**BRIEF:** Only the lines below starting at the one that contains "Política de" and ending at the one that contains "I, II, III und" are to be reproduced, exactly and with both ends kept.

**RECORD SET:**
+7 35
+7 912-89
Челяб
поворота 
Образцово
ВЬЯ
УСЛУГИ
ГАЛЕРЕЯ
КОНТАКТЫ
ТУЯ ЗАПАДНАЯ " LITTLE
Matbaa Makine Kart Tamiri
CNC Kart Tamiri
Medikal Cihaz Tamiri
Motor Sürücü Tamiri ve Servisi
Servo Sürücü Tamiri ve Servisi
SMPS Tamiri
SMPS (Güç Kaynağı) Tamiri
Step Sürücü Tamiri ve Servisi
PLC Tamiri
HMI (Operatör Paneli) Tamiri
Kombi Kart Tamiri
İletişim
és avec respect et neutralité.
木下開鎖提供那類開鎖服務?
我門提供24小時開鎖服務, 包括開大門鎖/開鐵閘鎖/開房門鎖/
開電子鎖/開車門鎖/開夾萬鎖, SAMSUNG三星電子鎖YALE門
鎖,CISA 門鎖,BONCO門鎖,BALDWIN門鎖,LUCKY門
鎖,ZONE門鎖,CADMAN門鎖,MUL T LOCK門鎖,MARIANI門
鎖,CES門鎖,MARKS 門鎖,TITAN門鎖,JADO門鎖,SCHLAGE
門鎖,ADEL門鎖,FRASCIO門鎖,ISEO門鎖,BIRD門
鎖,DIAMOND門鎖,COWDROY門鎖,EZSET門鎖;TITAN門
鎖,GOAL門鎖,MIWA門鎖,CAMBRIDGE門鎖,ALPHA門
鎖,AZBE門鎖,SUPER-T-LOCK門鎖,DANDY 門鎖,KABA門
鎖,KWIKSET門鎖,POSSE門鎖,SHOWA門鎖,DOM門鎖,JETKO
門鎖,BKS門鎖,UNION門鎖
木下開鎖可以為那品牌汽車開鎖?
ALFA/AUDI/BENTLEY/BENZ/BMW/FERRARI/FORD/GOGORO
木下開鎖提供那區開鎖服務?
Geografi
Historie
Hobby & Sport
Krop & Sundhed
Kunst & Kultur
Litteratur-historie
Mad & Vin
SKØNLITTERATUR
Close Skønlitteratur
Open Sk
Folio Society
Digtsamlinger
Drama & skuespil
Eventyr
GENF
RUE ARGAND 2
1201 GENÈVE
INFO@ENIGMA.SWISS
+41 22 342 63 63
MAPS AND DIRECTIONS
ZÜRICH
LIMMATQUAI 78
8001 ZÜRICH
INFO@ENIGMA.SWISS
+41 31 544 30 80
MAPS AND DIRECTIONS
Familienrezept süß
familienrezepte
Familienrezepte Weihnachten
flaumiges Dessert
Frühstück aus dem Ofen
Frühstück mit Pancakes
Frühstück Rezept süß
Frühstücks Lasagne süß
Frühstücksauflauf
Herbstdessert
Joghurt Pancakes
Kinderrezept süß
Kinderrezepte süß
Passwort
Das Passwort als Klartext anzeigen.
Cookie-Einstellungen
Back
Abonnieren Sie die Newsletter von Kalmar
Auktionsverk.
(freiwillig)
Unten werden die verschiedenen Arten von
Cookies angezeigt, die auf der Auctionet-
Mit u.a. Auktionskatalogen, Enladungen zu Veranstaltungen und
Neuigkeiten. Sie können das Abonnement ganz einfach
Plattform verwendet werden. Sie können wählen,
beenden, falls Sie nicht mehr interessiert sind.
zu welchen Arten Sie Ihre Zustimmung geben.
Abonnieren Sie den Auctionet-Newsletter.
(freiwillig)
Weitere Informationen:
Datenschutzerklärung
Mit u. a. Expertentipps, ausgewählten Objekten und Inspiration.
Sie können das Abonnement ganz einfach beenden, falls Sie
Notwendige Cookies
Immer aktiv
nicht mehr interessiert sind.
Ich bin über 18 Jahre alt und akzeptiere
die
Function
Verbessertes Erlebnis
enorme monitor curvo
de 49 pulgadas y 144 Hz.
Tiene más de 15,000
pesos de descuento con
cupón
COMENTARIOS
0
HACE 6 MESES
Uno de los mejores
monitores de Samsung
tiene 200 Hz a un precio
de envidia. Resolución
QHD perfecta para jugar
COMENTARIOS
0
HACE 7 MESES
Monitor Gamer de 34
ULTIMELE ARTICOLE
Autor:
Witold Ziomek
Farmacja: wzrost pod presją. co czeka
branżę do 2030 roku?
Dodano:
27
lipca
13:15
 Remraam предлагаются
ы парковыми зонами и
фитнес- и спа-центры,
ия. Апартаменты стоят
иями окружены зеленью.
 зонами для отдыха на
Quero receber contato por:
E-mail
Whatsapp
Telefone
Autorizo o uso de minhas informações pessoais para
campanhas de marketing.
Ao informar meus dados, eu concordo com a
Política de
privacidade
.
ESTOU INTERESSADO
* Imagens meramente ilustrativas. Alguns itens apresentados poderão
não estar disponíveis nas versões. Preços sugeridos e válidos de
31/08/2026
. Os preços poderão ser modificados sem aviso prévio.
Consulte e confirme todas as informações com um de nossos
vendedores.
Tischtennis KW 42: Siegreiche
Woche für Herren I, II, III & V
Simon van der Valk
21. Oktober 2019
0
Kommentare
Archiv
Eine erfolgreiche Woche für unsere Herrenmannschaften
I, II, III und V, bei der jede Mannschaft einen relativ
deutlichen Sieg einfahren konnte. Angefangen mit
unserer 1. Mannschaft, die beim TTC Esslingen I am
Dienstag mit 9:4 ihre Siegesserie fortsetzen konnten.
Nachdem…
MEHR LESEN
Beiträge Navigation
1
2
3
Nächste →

**ANSWER SPACE:**
Política de
privacidade
.
ESTOU INTERESSADO
* Imagens meramente ilustrativas. Alguns itens apresentados poderão
não estar disponíveis nas versões. Preços sugeridos e válidos de
31/08/2026
. Os preços poderão ser modificados sem aviso prévio.
Consulte e confirme todas as informações com um de nossos
vendedores.
Tischtennis KW 42: Siegreiche
Woche für Herren I, II, III & V
Simon van der Valk
21. Oktober 2019
0
Kommentare
Archiv
Eine erfolgreiche Woche für unsere Herrenmannschaften
I, II, III und V, bei der jede Mannschaft einen relativ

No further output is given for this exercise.